------ Input data ------
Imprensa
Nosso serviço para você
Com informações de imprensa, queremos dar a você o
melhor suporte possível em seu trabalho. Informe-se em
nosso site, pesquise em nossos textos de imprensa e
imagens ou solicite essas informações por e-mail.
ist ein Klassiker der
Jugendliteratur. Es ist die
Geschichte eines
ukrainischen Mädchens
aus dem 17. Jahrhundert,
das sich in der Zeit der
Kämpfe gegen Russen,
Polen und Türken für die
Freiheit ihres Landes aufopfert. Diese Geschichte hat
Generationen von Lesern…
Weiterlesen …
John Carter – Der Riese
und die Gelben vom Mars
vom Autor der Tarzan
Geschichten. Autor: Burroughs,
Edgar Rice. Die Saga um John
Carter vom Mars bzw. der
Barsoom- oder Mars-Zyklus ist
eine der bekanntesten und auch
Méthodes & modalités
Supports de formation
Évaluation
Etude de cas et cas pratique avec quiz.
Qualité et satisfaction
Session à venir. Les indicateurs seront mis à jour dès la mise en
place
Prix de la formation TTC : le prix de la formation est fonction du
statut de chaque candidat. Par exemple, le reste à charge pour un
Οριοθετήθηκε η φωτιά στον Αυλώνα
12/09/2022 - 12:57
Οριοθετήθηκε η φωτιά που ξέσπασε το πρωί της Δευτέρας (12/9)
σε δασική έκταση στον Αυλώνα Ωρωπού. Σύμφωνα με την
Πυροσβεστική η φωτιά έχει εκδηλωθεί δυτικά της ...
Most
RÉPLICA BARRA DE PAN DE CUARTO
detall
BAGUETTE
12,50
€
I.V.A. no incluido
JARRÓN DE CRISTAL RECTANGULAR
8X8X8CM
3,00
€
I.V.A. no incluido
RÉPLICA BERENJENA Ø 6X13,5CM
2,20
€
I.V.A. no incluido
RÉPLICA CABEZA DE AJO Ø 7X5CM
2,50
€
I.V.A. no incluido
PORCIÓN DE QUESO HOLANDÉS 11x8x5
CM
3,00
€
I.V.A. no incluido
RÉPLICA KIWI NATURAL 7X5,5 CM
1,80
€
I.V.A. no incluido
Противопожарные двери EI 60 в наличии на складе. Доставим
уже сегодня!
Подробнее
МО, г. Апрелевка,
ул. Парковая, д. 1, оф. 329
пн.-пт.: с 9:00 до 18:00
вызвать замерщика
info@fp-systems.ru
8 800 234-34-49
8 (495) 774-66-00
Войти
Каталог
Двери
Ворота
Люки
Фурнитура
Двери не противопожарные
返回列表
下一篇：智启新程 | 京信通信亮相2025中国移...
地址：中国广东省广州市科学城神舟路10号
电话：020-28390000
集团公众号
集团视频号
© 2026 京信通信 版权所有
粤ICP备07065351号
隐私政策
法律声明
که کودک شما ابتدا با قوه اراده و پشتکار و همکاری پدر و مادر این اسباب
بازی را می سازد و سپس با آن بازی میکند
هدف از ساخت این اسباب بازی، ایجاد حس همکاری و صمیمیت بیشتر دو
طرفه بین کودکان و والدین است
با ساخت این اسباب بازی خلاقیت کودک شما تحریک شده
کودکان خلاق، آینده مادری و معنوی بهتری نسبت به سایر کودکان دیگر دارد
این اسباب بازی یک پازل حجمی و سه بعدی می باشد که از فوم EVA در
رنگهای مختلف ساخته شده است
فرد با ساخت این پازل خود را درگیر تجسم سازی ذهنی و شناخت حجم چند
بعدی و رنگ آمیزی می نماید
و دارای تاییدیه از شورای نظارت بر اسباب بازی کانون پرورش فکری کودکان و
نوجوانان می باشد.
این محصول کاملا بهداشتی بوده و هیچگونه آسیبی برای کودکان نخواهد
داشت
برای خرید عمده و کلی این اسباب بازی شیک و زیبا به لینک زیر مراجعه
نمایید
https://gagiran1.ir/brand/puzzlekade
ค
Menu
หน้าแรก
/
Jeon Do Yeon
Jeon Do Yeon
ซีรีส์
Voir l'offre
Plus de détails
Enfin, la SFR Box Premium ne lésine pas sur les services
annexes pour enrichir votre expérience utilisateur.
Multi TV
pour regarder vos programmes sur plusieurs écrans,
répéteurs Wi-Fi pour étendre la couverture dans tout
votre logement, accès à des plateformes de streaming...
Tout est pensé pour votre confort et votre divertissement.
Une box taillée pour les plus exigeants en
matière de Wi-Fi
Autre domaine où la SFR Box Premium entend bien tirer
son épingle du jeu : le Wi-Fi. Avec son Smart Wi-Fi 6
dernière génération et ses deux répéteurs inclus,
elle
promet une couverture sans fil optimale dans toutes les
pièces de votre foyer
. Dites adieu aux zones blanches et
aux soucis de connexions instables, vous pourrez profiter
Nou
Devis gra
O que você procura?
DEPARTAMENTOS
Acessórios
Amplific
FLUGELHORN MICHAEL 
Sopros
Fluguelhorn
------
▸ Exercise aim
Lines from the beginning of the data above through the line containing "ist ein Klassiker der" are to be returned exactly, and no others.

▸ Solution to the exercise
Imprensa
Nosso serviço para você
Com informações de imprensa, queremos dar a você o
melhor suporte possível em seu trabalho. Informe-se em
nosso site, pesquise em nossos textos de imprensa e
imagens ou solicite essas informações por e-mail.
ist ein Klassiker der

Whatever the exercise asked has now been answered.